Musk told the Times he didn’t recall communications from the board and that he “definitely did not get calls from irate directors” after his Aug. 7 tweet that he had “funding secured” to go private. He later amended the comment through a spokeswoman, saying lead independent director Antonio Gracias had contacted him about the Aug. 7 tweet. Musk agreed not to tweet again on the possible transaction without discussing it with the board, the spokeswoman said.
Among the challenges of supervising a peripatetic entrepreneur is that running Tesla isn’t his only job. He is also chairman and CEO of innovative rocket manufacturer SpaceX and has created two other entities that add to demands on his time.
“It’s clear that Musk cannot continue to run four companies at a time,” said Stephen Diamond, an associate professor of law at Santa Clara University who specializes in corporate governance. “Tesla needs and deserves a full-time, exclusive CEO. But the first question the board needs to clarify is this: Is Tesla for sale, or not? If they are going to entertain this go-private idea of Musk’s, they are obligated to get the highest share price possible.”
This week, that hasn’t been the case. After the stock soared to a record intraday high of $387.46 on Aug. 7, it’s had its worst week since 2016, ending at $305.50.
But at Musk’s companies, it’s largely business as usual. Tesla workers at the Fremont, California, assembly plant said they are focused on making cars, but they do have questions about how the go-private idea will affect the stock options that constitute a sizeable chunk of their compensation.
Earlier this week, the four astronauts who are counting on Space Exploration Technologies Corp. to safely ferry them to and from the International Space Station spent time at the company’s Hawthorne, California, headquarters with employees.

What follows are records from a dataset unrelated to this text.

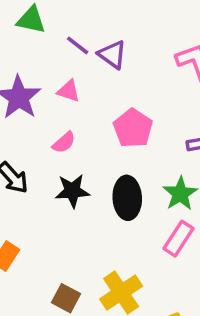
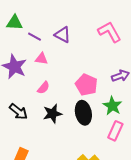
purple line: (78, 45) -> (35, 37), moved
pink pentagon: (133, 128) -> (86, 85), moved

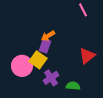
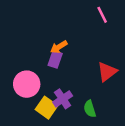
yellow square: (38, 60) -> (46, 108), moved
green semicircle: (73, 86) -> (90, 109), turned -112

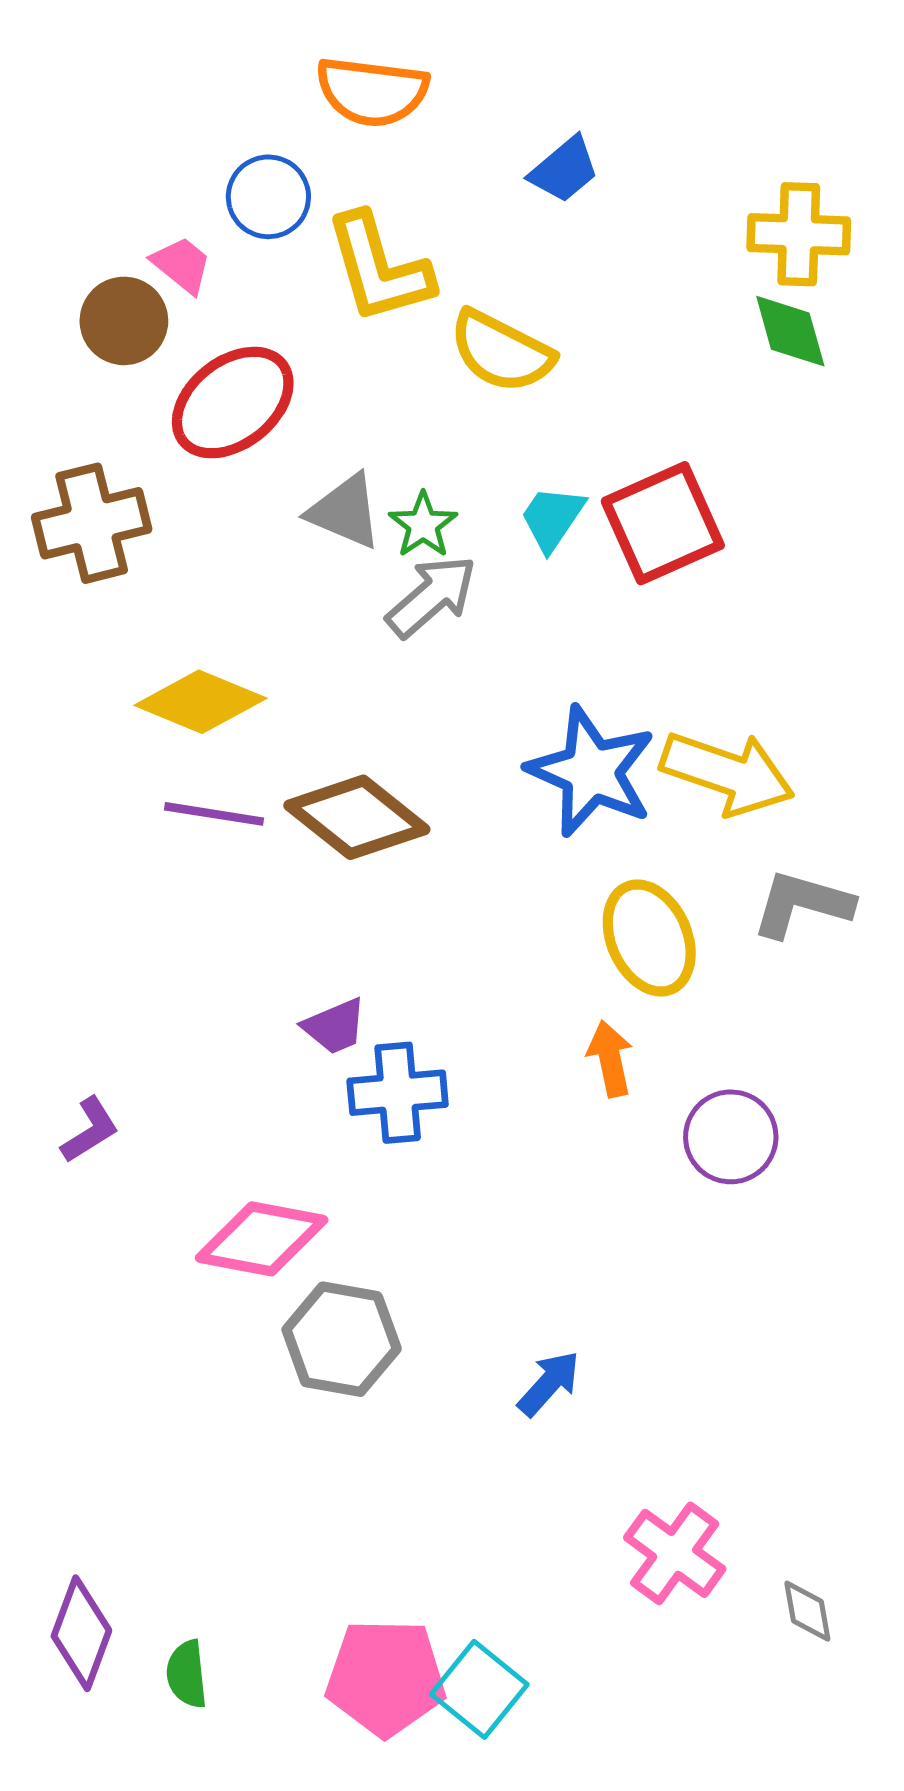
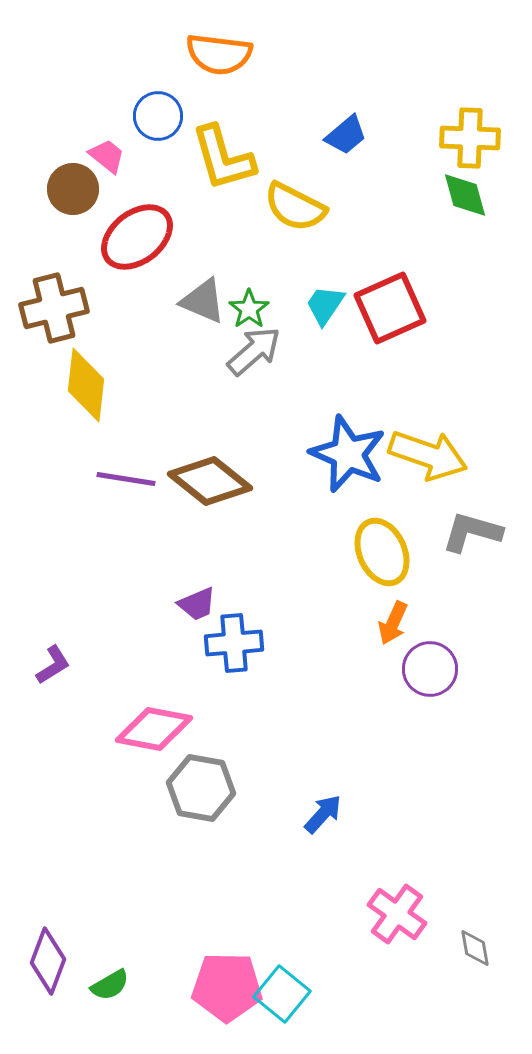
blue trapezoid: (564, 170) -> (346, 135), moved
yellow diamond: (200, 702) -> (86, 385), moved, turned 74
orange arrow: (610, 1059) -> (393, 623), moved, turned -144
green semicircle: (187, 1674) -> (110, 985), turned -114

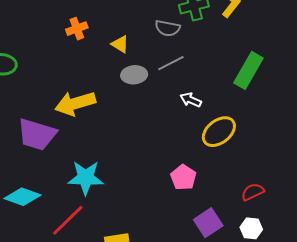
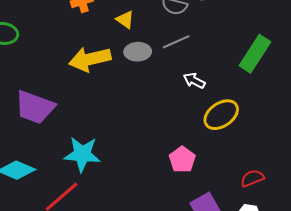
yellow arrow: (75, 103) -> (90, 59), moved

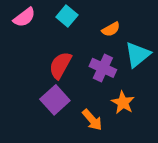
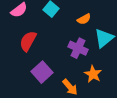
red semicircle: (60, 65) -> (28, 41), moved

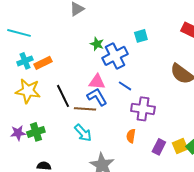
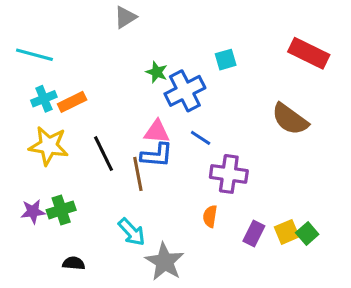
blue L-shape: (97, 97) -> (157, 155), turned 125
brown line: (85, 109) -> (138, 174), turned 75
cyan arrow: (83, 133) -> (132, 232), moved

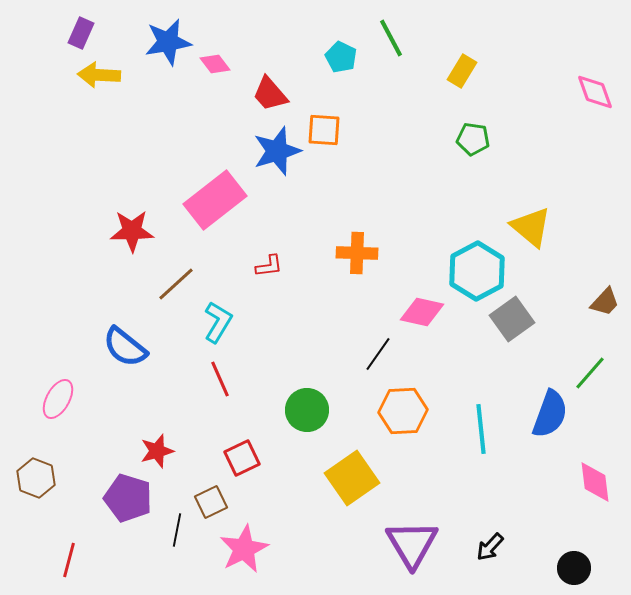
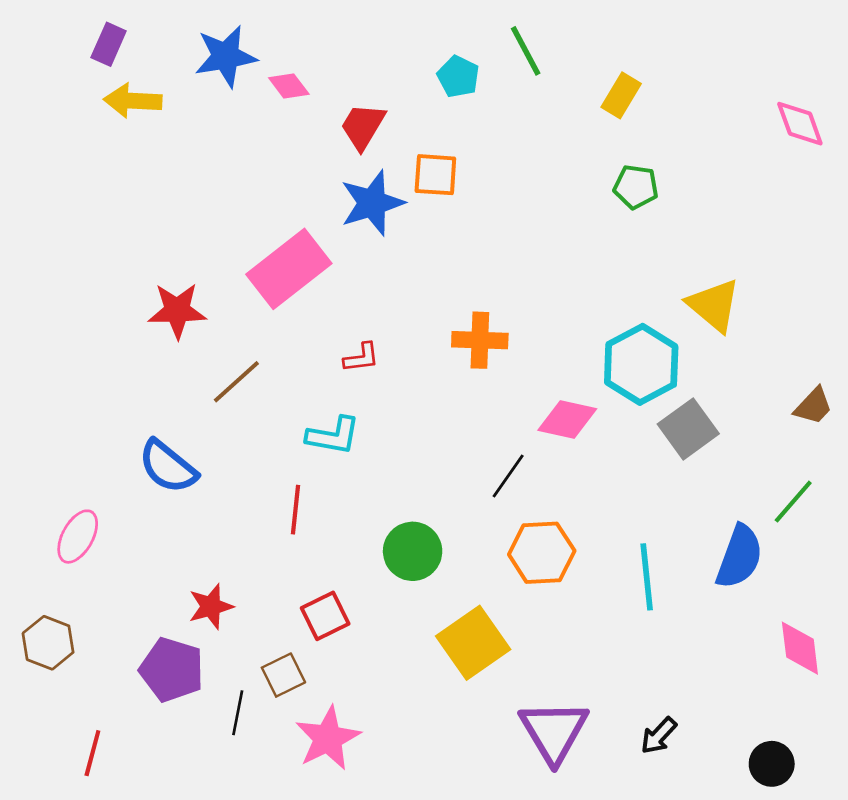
red trapezoid: (270, 94) -> (363, 126), turned 72
cyan L-shape: (218, 322) -> (333, 436), moved, turned 69
red line: (220, 379) -> (296, 510), turned 30

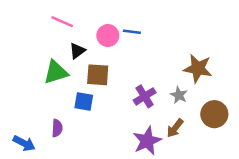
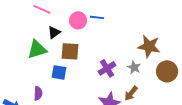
brown circle: (214, 114) -> (167, 71), moved

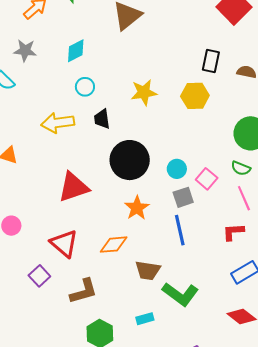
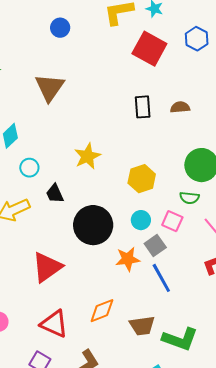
yellow hexagon: (195, 96) -> (142, 179), moved
green semicircle: (241, 168) -> (189, 198), moved
orange star: (137, 208) -> (128, 259), moved, turned -30

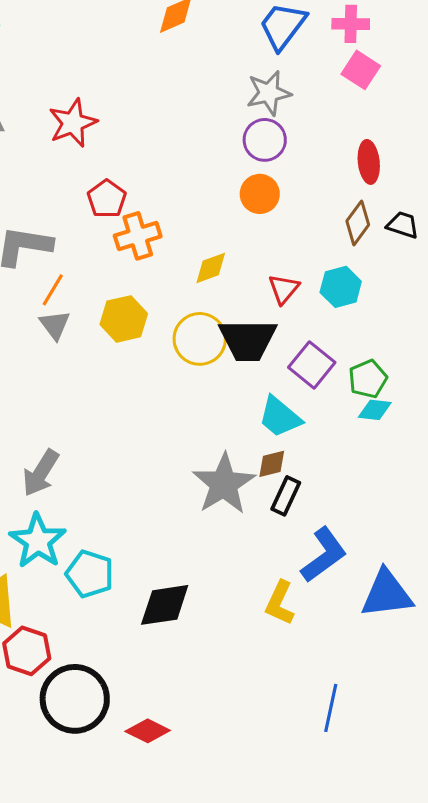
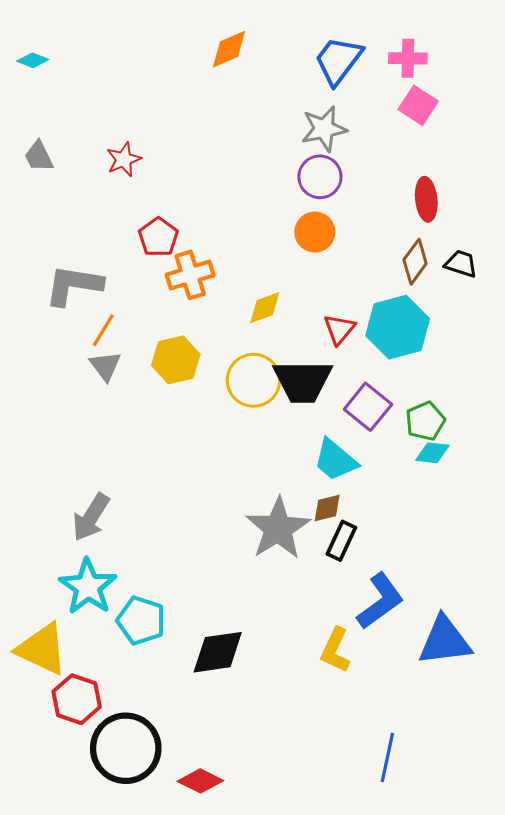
red star: (73, 123) -> (124, 159), size x0.7
cyan hexagon: (341, 287) -> (398, 327), size x1.5

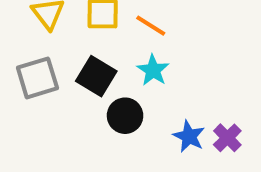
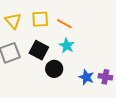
purple cross: (227, 138) -> (105, 77), turned -32

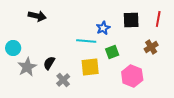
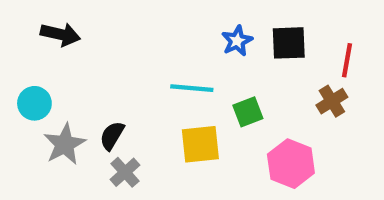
black arrow: (37, 16) -> (60, 34), moved
red line: (158, 19) -> (347, 60), moved
blue star: (103, 28) -> (237, 41), moved
gray cross: (63, 80) -> (125, 172), moved

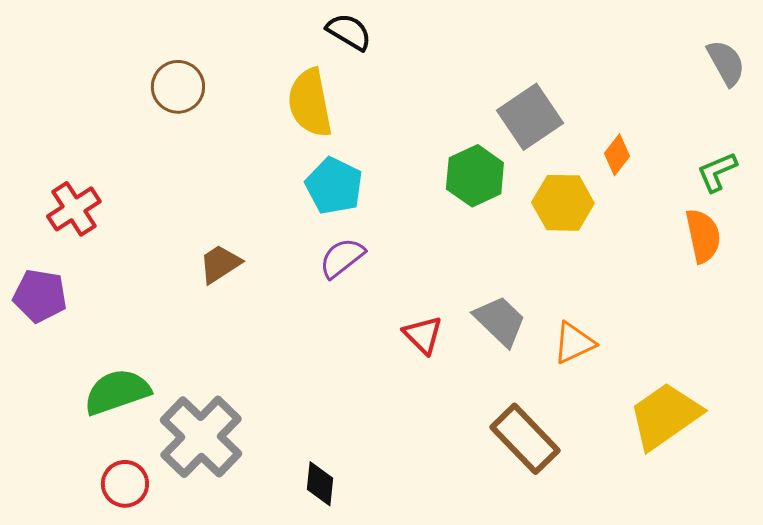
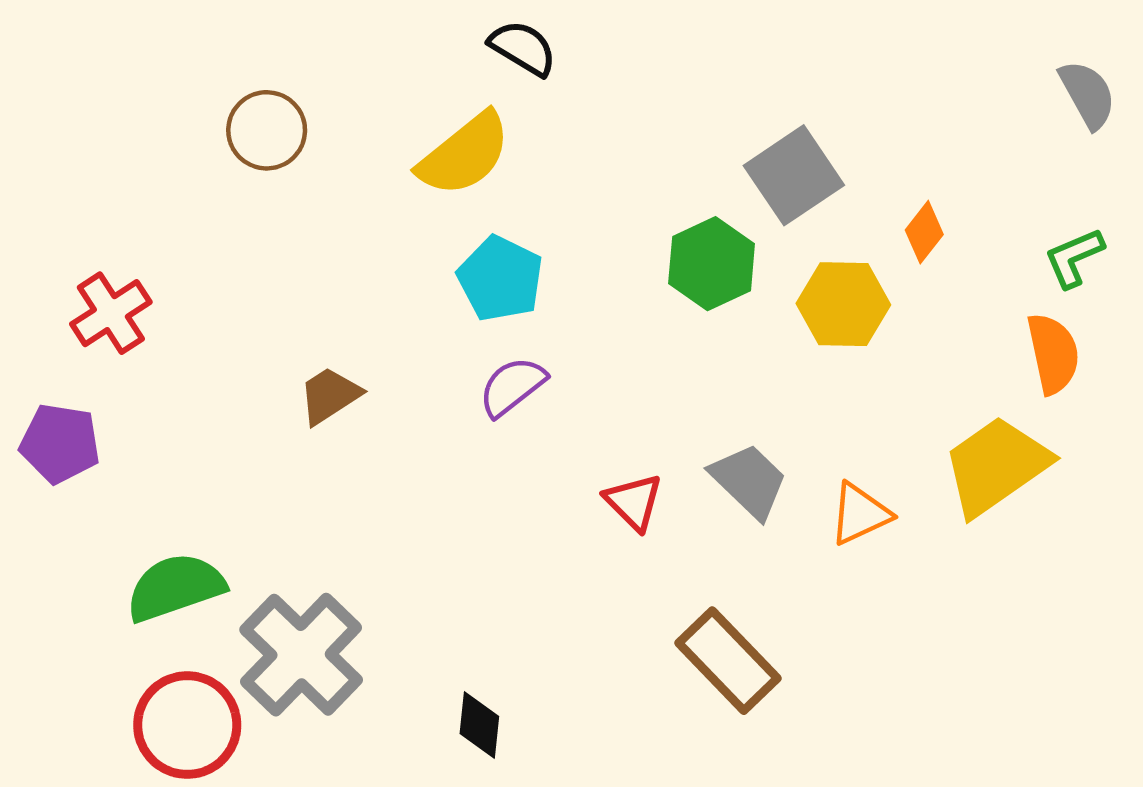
yellow semicircle: (310, 103) -> (464, 154), turned -118
yellow trapezoid: (665, 416) -> (996, 466), moved
brown rectangle: (525, 439) -> (728, 661), moved
red circle: (125, 484) -> (187, 725), size x1.5

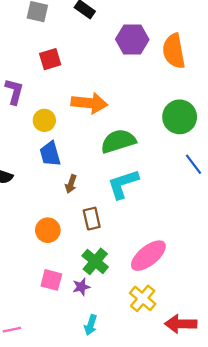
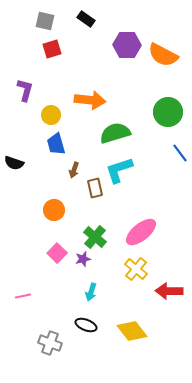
orange semicircle: (174, 51) -> (163, 55), turned -52
red square: (50, 59) -> (52, 49), moved
brown rectangle: (92, 219) -> (95, 188), moved
pink square: (51, 280) -> (57, 253), turned 30

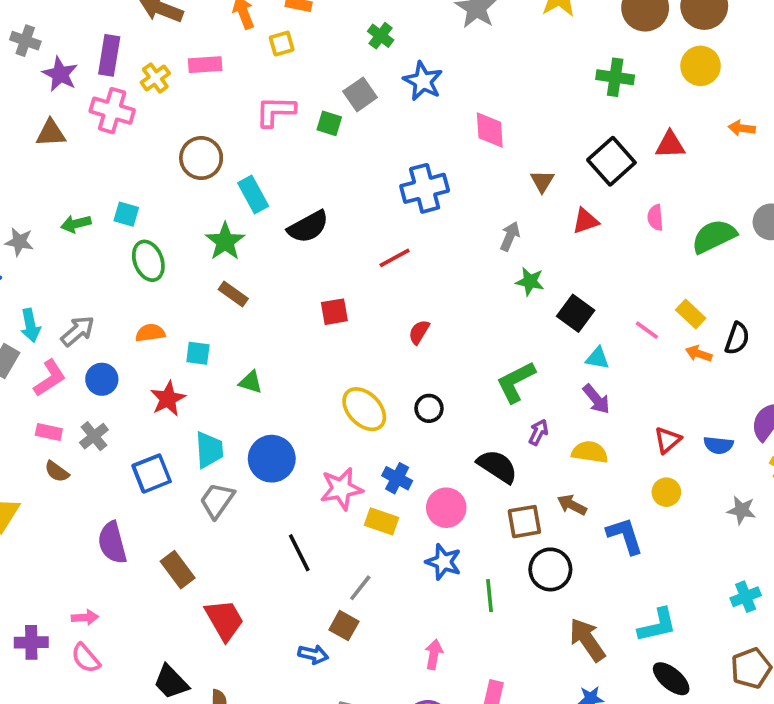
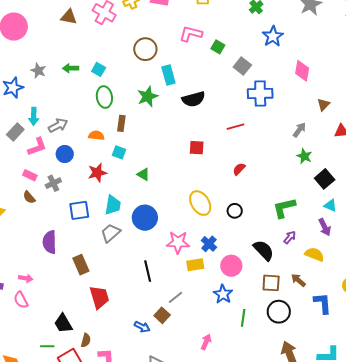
gray square: (360, 94) -> (242, 66), moved, turned -30
brown rectangle: (233, 294) -> (121, 123), moved, turned 49
yellow rectangle: (382, 521) -> (195, 265), turned -42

Chief Operating Officer Gwynne Shotwell presided over the event, which Musk didn’t attend, at least while journalists were present.
Musk is also the founder of the infrastructure startup the Boring Co. and Neuralink, which is developing brain-machine interfaces to connect humans and computers.
The Tesla board’s job has become increasingly complex this month. Just Tuesday, three directors announced they had formed a special committee to evaluate the not-yet-seen details of Musk’s go-private plan. The proposal appears tenuous, with one analyst putting the chance at less than 50 percent. The committee has yet to announce which bank they have retained to act as a financial adviser. A Securities and Exchange Commission probe into Musk’s tweet and other company statements is intensifying, with a subpoena already issued.
And unlike SpaceX, Tesla doesn’t have a chief operating officer or clear No. 2 in place. Musk told the New York Times he has no plans to give up his dual roles as chairman and CEO but also said that “if you have anyone who can do a better job, please let me know. Is there someone who can do the job better? They can have the reins right now.”
Tesla’s communications team — which has spoken in turn on behalf of the company, the board and Musk himself — didn’t immediately comment on the Times story, the board’s activities or whether the company is actively looking for a COO. Tesla board members didn’t respond to several requests for comment; they often forward journalists’ inquiries to Tesla’s communications team.
“Tesla’s board needs to think long and hard about their relationship with their CEO, as their own reputations are very much at risk. They are the last responsible party here, besides the U.S. government,” said Charles Elson, director of the John L. Weinberg Center for Corporate Governance at the University of Delaware. “The actions of the last few weeks have caused a crisis of confidence in Musk’s leadership. Tesla’s board is viewed as being very close to Musk, but they have legal and ethical obligations to shareholders besides him.”